Work to complete :: Please return the lines below verbatim, beginning at the one that has "5 sierpnia 2026" and stopping after the one that has "znaczenie dla polskiego", and add no other lines.

Supplied material ::

▼▼▼

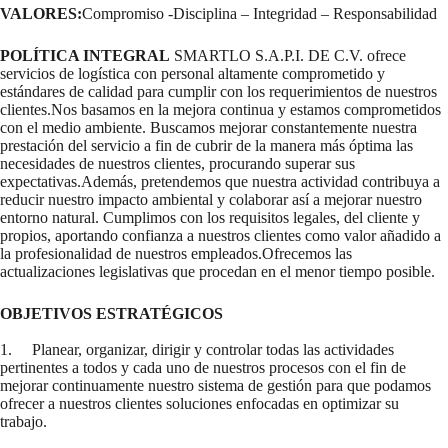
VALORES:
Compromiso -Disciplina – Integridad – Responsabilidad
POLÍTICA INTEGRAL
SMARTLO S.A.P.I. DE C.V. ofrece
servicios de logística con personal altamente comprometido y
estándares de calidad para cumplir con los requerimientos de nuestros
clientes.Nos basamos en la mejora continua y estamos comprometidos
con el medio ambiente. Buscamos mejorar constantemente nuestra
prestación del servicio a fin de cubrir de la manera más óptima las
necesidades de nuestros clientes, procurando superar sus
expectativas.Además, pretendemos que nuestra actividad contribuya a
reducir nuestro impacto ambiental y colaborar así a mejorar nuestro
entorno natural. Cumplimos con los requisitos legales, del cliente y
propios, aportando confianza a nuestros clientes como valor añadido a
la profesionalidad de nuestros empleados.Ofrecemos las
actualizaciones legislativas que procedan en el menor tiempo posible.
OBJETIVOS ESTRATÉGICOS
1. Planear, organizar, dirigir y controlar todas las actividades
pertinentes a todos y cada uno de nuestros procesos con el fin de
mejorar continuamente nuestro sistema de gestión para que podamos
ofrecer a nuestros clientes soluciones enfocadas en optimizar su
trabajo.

▲▲▲
▼▼▼

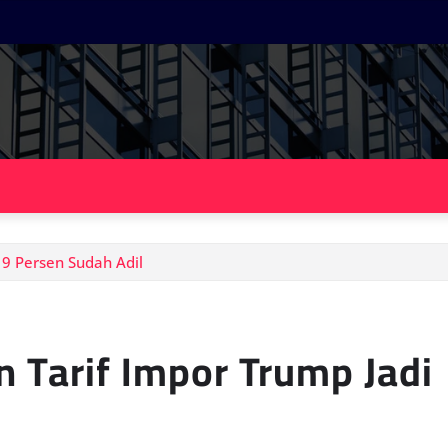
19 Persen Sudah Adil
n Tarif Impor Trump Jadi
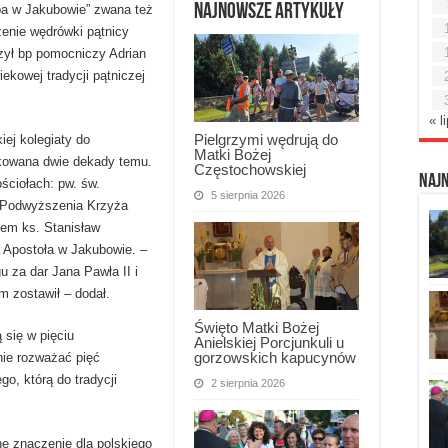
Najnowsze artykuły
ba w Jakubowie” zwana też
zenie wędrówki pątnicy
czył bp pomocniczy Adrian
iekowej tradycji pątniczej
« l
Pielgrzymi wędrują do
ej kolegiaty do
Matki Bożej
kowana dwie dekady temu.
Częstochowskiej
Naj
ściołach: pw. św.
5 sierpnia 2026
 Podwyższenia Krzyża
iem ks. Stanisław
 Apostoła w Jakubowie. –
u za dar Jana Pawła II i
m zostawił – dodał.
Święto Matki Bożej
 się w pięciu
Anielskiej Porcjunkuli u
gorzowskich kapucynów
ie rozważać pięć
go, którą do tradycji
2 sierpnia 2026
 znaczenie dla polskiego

▲▲▲
▼▼▼

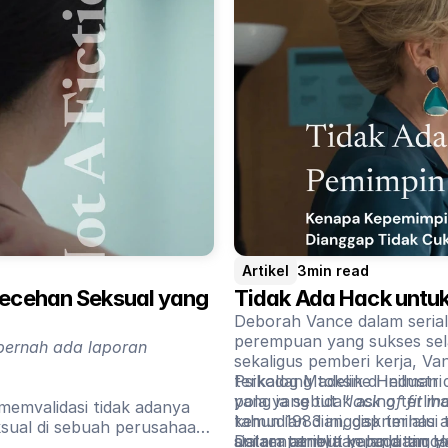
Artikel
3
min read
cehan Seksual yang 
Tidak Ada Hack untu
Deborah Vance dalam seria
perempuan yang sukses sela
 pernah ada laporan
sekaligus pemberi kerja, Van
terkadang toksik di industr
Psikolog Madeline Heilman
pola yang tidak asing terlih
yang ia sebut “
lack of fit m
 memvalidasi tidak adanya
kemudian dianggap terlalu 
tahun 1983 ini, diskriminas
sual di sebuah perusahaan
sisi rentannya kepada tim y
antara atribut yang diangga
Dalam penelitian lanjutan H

▲▲▲

Exercise answer ::
5 sierpnia 2026
 Podwyższenia Krzyża
iem ks. Stanisław
 Apostoła w Jakubowie. –
u za dar Jana Pawła II i
m zostawił – dodał.
Święto Matki Bożej
 się w pięciu
Anielskiej Porcjunkuli u
gorzowskich kapucynów
ie rozważać pięć
go, którą do tradycji
2 sierpnia 2026
 znaczenie dla polskiego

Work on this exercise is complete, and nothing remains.